Это уже было другое дело. Всегда начинается вот с этого, с оружием нельзя, тут дети, депутаты, полиция, президент, массовые гуляния, пройдите через рамки металлоискателя, мы беспокоимся о вашей же безопасности, покажите содержимое ваших сумок, вы не против, если мы вас обыщем, необходимо получить разрешение, нет, у вас не хватает ещё одной справки, не более двух единиц в одни руки, ты же не хочешь, чтобы бостонская трагедия повторилась в калужской глубинке, она сама виновата, что так поздно одна возвращалась домой, решётки на окнах надо было ставить более прочные, есть прекрасные металлические двери, которые практически невозможно вскрыть; а заканчивается тем, что оказываешься в добровольном тюремном заключении за свой собственный счёт, а внутри у тебя поселяется лучший тюремщик на свете — страх.
Мы проходим мимо царь-пушки с фальшивыми ядрами и царь-колокола с отбитым краем — символов могущества государства.

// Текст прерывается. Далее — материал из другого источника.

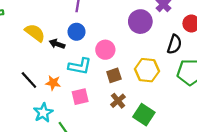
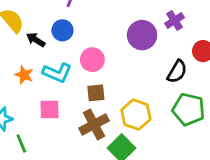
yellow hexagon: (147, 70) -> (136, 115), moved
orange star: (53, 83) -> (24, 75), moved
brown cross: (118, 101) -> (94, 124), size x1.5

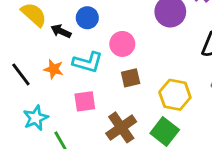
brown cross: (94, 124) -> (121, 127), moved

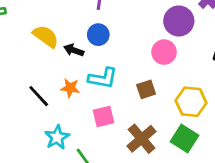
pink circle: (122, 44) -> (164, 52), moved

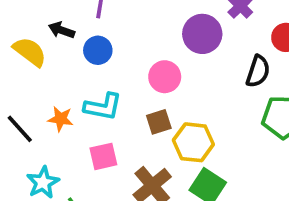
black arrow: (74, 50) -> (61, 30), moved
pink circle: (164, 52) -> (165, 77), moved
yellow hexagon: (191, 102) -> (193, 142), moved

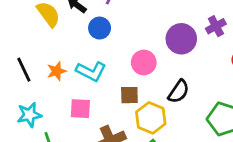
black semicircle: (258, 71) -> (179, 91), moved
orange star: (61, 119) -> (57, 71), turned 30

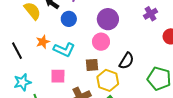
purple circle: (181, 39) -> (108, 19), moved
orange star: (57, 71) -> (43, 42), moved

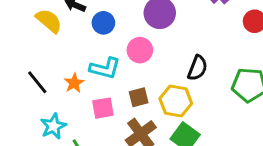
orange star: (43, 42) -> (74, 83), moved
pink circle: (101, 42) -> (140, 50), moved
brown square: (92, 65) -> (139, 97), moved

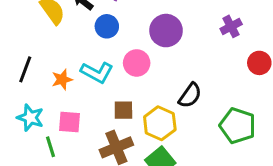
black line: (37, 82) -> (25, 69), turned 45
pink square: (103, 108) -> (70, 122), moved
cyan star: (53, 126) -> (30, 118), turned 30

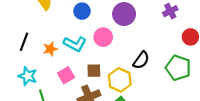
pink square: (70, 122) -> (66, 75), moved, turned -35
green pentagon: (238, 126) -> (178, 68), moved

Государство, почувствовав своё величие, первым делом начинает заниматься какой-то ерундой, типа вот таких бесполезных монстров, годных только на то, чтобы благодарные потомки крутили пальцем возле виска, когда наступит их время платить по счетам своих малахольных предков. Одна и та же ошибка, одни и те же грабли, одна и та же расплата за чужие грехи. Банально и предсказуемо. Государство построит мега-пушку и защитит всех, только подчиняйтесь ему, трепещите и восхищайтесь. Но приходит день, а пушка оказывается бесполезным музейным экспонатом, и тебе приходится брать в руки оружие, чтобы отогнать чужаков от порога своего дома. А потом ещё идти с утреца утирать сопли своему обосравшемуся в очередной раз государству.
Мы зашли в какую-то неприметную дверь, потом долго петляли по коридорам и, наконец, попали в зал с круглым столом. Сопровождавший нас офицер предложил повесить автоматы в стенной шкаф, а самим занять места за столом, что мы и сделали. Минут через пять-семь дверь открылась и в комнату, явно предназначенную для совещаний в узком кругу, вошёл президент.
Моим первым движением было встать и поприветствовать главу государства, но я подавил в себе этот нелепый в данной ситуации порыв. Президент занял место во главе стола.
— Здравствуйте, господа, — сказал он.
— Здравствуй, Георгий, — ответил я. — Растёшь прямо на глазах.
Он поморщился. Выглядел он не совсем здоровым, но сносно, особенно если учесть, через что ему пришлось пройти, но медицина сегодня делает просто чудеса, и кому, как не мне знать это.
— Фидель, прошу, зови меня пока официально Виталием Витальевичем. Или господином президентом. Так будет лучше для всех нас.